In January 2020, Fortune will finally launch a paywall it has wanted to build for more than two years.
That paywall will provide the foundation for a tiered membership program that will allow Fortune to further diversify away from advertising, sponsorship and events revenues. The first tier, priced at $49.99 annually or $5 per month, will give readers full digital access. The second tier, for $11 per month, will also include the print magazine as well as quarterly investment guides and early previews of Fortune’s list franchises. And the highest tier, at $199 per year or $22 per month, adds in access to the premium section of a new video hub filled with exclusive interviews with executives, business insights and instructional content, as well as a weekly research newsletter and a series of monthly conference calls hosted by CEO Alan Murray or reporters with specific subject matter expertise.
It won’t be a hard paywall though. While there isn’t going to be a distinct split between how much content is behind the paywall versus free, the company said that all features and long-form journalism will be paywalled, as it is more expensive to produce. Additionally, stories that are popular for the site, like conference coverage, will be paywalled, but the edit staff has the ability to pick and choose articles they feel would drive readers to the paywall.
Non-paying readers will still be able to access news and second-day takes, wire syndications, sponsored content and Fortune’s list of franchises.
Michael Schneider, Fortune’s publisher and chief revenue officer, estimates that 60% to 70% of Fortune’s revenue comes from advertising and sponsorships, with the remaining amount coming from consumer revenue, in the form of magazine subscriptions and its conference business. A representative said that Fortune is still on track to be profitable this year, though the company wouldn’t disclose specific numbers. The company expects memberships to account for approximately 20% of its overall revenue in three years and reach up to 30% of its revenue in five years.
“We don’t want to give up ad sales, but we want to diversify the revenue,” said Jonathan Rivers, Fortune’s chief technology officer.
Fortune wanted to launch a paywall years ago, but its former parent, Time Inc., limited Fortune’s ability to invest in projects that wouldn’t deliver incremental revenue almost immediately, according to Schneider. Since gaining independence from Meredith Corp. at the end of 2018, Fortune CMO Michael Joseloff said Fortune’s leadership spent the better part of a year collecting information through reader surveys to see what its audience would be willing to pay for. Then, the product and edit team created variations of those new offerings and sent around a survey again to see how readers ranked the value of the prototypes. From there, they were able to decide which tier had which new content offerings, Schneider said.
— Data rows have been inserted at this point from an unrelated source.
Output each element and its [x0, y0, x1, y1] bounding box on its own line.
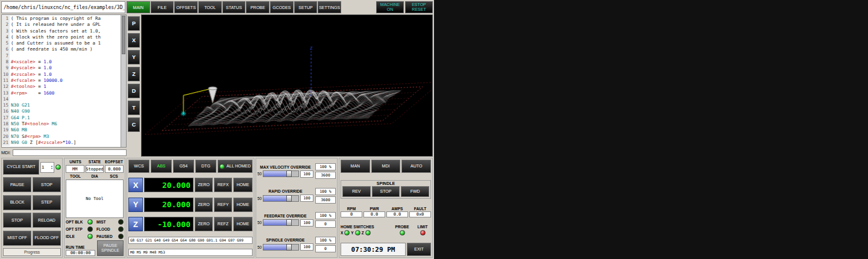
mist-led [118, 219, 124, 225]
wcs-button[interactable]: WCS [128, 160, 149, 173]
idle-indicator: IDLE [66, 234, 93, 239]
flood-off-button[interactable]: FLOOD OFF [33, 231, 61, 246]
machine-on-button[interactable]: MACHINE ON [376, 1, 404, 13]
feedrate-slider-handle[interactable] [286, 219, 292, 226]
opt-stop-button[interactable]: STOP [3, 213, 31, 228]
mode-man-button[interactable]: MAN [341, 160, 370, 173]
zero-x-button[interactable]: ZERO [195, 178, 213, 192]
refx-button[interactable]: REFX [214, 178, 232, 192]
spindle-stop-button[interactable]: STOP [372, 186, 400, 197]
scrollbar-thumb[interactable] [122, 16, 125, 54]
axis-x-button[interactable]: X [128, 178, 143, 192]
menu-settings[interactable]: SETTINGS [318, 1, 341, 13]
exit-button[interactable]: EXIT [407, 243, 431, 256]
view-dimensions-button[interactable]: D [128, 84, 140, 98]
gcode-editor[interactable]: 1( This program is copyright of Ra2( It … [1, 14, 127, 148]
view-clear-button[interactable]: C [128, 117, 140, 132]
spindle-fwd-button[interactable]: FWD [401, 186, 429, 197]
g54-button[interactable]: G54 [173, 160, 194, 173]
spinner-down-icon[interactable]: ▼ [51, 167, 53, 170]
axis-x-row: X 20.000 ZERO REFX HOME [128, 178, 253, 192]
mode-auto-button[interactable]: AUTO [401, 160, 431, 173]
rapid-percent: 100 % [315, 188, 336, 195]
menu-main[interactable]: MAIN [127, 1, 150, 13]
menu-tool[interactable]: TOOL [198, 1, 222, 13]
mist-indicator: MIST [96, 219, 124, 225]
dual-linuxcnc-workspace: /home/chris/linuxcnc/nc_files/examples/3… [0, 0, 434, 259]
pause-button[interactable]: PAUSE [3, 177, 31, 192]
max-velocity-percent: 100 % [315, 163, 336, 170]
reload-button[interactable]: RELOAD [33, 213, 61, 228]
view-z-button[interactable]: Z [128, 67, 140, 81]
status-group: UNITS STATE EOFFSET MM Stopped 0.000 TOO… [64, 158, 125, 258]
view-y-button[interactable]: Y [128, 50, 140, 64]
view-perspective-button[interactable]: P [128, 16, 140, 31]
opt-blk-label: OPT BLK [66, 220, 83, 224]
spindle-percent: 100 % [315, 237, 336, 244]
max-velocity-override: MAX VELOCITY OVERRIDE 50 100 100 % 3600 [257, 160, 336, 183]
axis-z-button[interactable]: Z [128, 217, 143, 231]
opt-block-button[interactable]: BLOCK [3, 195, 31, 210]
cycle-start-button[interactable]: CYCLE START [3, 160, 39, 175]
power-buttons: MACHINE ON ESTOP RESET [376, 1, 433, 13]
spinner-arrows[interactable]: ▲▼ [51, 165, 53, 170]
gcode-line: 5( and Cutter is assumed to be a 1 [2, 40, 120, 46]
rapid-slider[interactable] [263, 195, 299, 202]
toolpath-preview-canvas[interactable] [142, 15, 432, 156]
menu-status[interactable]: STATUS [222, 1, 246, 13]
mdi-input[interactable] [13, 149, 127, 156]
rapid-slider-handle[interactable] [286, 195, 292, 202]
feedrate-value: 0 [315, 220, 336, 228]
menu-gcodes[interactable]: GCODES [270, 1, 294, 13]
feedrate-slider[interactable] [263, 219, 299, 226]
home-z-led [365, 230, 371, 236]
home-z-button[interactable]: HOME [233, 217, 253, 231]
tool-value: No Tool [66, 179, 124, 218]
gcode-line: 17G64 P.1 [2, 115, 120, 121]
feedrate-override: FEEDRATE OVERRIDE 50 100 100 % 0 [257, 208, 336, 232]
mode-mdi-button[interactable]: MDI [371, 160, 401, 173]
mdi-row: MDI: [1, 148, 127, 157]
spindle-slider-handle[interactable] [286, 244, 292, 251]
menu-probe[interactable]: PROBE [246, 1, 269, 13]
view-x-button[interactable]: X [128, 33, 140, 48]
spindle-slider[interactable] [263, 244, 299, 251]
axis-y-button[interactable]: Y [128, 198, 143, 212]
abs-button[interactable]: ABS [151, 160, 172, 173]
gcode-line: 10#<zscale> = 1.0 [2, 72, 120, 78]
editor-scrollbar[interactable] [121, 15, 126, 147]
zero-y-button[interactable]: ZERO [195, 198, 213, 212]
stop-button[interactable]: STOP [33, 177, 61, 192]
home-y-button[interactable]: HOME [233, 198, 253, 212]
refz-button[interactable]: REFZ [214, 217, 232, 231]
run-time-row: RUN TIME 00:00:00 PAUSE SPINDLE [66, 240, 124, 256]
menu-setup[interactable]: SETUP [294, 1, 318, 13]
estop-reset-button[interactable]: ESTOP RESET [405, 1, 433, 13]
all-homed-button[interactable]: ALL HOMED [218, 160, 253, 173]
3d-preview[interactable] [141, 14, 433, 157]
home-x-label: X [341, 231, 343, 235]
zero-z-button[interactable]: ZERO [195, 217, 213, 231]
y-position-dro: 20.000 [144, 198, 193, 212]
pwr-header: PWR [363, 207, 385, 211]
amps-header: AMPS [386, 207, 408, 211]
file-path[interactable]: /home/chris/linuxcnc/nc_files/examples/3… [1, 1, 125, 13]
home-x-button[interactable]: HOME [233, 178, 253, 192]
home-x-led [344, 230, 350, 236]
gcode-line: 2( It is released here under a GPL [2, 22, 120, 28]
view-toolpath-button[interactable]: T [128, 101, 140, 115]
spindle-rev-button[interactable]: REV [342, 186, 371, 197]
refy-button[interactable]: REFY [214, 198, 232, 212]
step-button[interactable]: STEP [33, 195, 61, 210]
pause-spindle-button[interactable]: PAUSE SPINDLE [97, 240, 124, 256]
max-velocity-title: MAX VELOCITY OVERRIDE [257, 165, 313, 169]
mist-off-button[interactable]: MIST OFF [3, 231, 31, 246]
dtg-button[interactable]: DTG [195, 160, 216, 173]
max-velocity-slider-handle[interactable] [286, 170, 292, 177]
menu-offsets[interactable]: OFFSETS [174, 1, 198, 13]
all-homed-led [219, 164, 225, 169]
menu-file[interactable]: FILE [151, 1, 174, 13]
max-velocity-slider[interactable] [263, 170, 299, 177]
rapid-override: RAPID OVERRIDE 50 100 100 % 3600 [257, 184, 336, 208]
cycle-count-spinner[interactable]: 1 ▲▼ [40, 162, 54, 173]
In quarter three, Joseloff said there are plans to roll out more community-focused membership tiers, called the professional membership, which will include exclusive, interactive experiences for members, such as community events and possibly invitations to conferences, in addition to access to the content.
Fortune also had to hire to build the paywall. Rivers, who was hired in March this year to lead the paywall, has since built out a tech team of 16 full-time staffers — something that Schneider said the publication never had while it was under previous ownership.
“As part of Time Inc., we essentially had zero technology staffers dedicated to the brand. Most of it was shared or outsourced, and I can tell you from history that it took a long time to get something fixed. It was so important for this brand to hire a tech team,” said Schneider.
The editorial team has also been expanded by 44% over the past year with 13 new full-time editors and writers in the U.S., two in Europe and an entire editorial team of 11 added in Asia, which now has a total staff of 46. Fortune now has a total of 206 employees, and while the effort has been to move toward more consumer revenue, the sales team has also expanded and reassembled to focus more on platform agnostic selling, something the brand didn’t have under previous owners.
“I don’t think people realize the complexities of taking something that’s 89 years old and making a new company out of it,” Rivers said.
Elizabeth Hansen, a research fellow at the Shorenstein Center for Media, Politics, and Public Policy at Harvard Kennedy School, said that in her research, there tends to be a lot of confusion from publishers around what membership means. “It’s a term that covers a lot of different models. A subscription can look more transactional than a membership. A membership is a more engaged and participatory.”
Paired with its new membership program will be a site redesign designed to make its ads less obtrusive, as well as a print redesign, a new mobile app and a video hub filled will have premium content, like business insights and longer interviews with executives.
A previous version of this article said former parent company Meredith, not Time Inc., limited Fortune’s ability to launch a paywall.